--- Exercise ---
What is needed here is each entry reproduced exactly, without its pictures.

--- Data to use ---
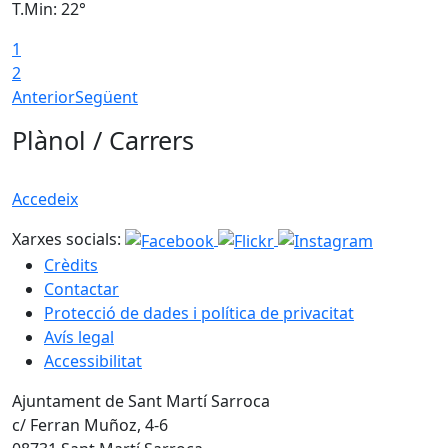
T.Min: 22°
T
1
2
Anterior
Següent
Plànol / Carrers
Accedeix
Xarxes socials:
Crèdits
Contactar
Protecció de dades i política de privacitat
Avís legal
Accessibilitat
Ajuntament de Sant Martí Sarroca
c/ Ferran Muñoz, 4-6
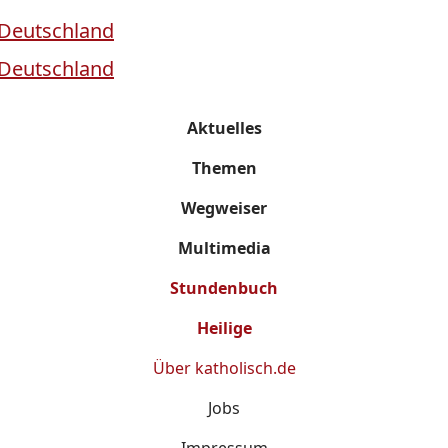
Aktuelles
Themen
Wegweiser
Multimedia
Stundenbuch
Heilige
Über
katholisch.de
Jobs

--- Response ---
T.Min: 22°
T
1
2
Anterior
Següent
Plànol / Carrers
Accedeix
Xarxes socials:
Crèdits
Contactar
Protecció de dades i política de privacitat
Avís legal
Accessibilitat
Ajuntament de Sant Martí Sarroca
c/ Ferran Muñoz, 4-6
Aktuelles
Themen
Wegweiser
Multimedia
Stundenbuch
Heilige
Über
katholisch.de
Jobs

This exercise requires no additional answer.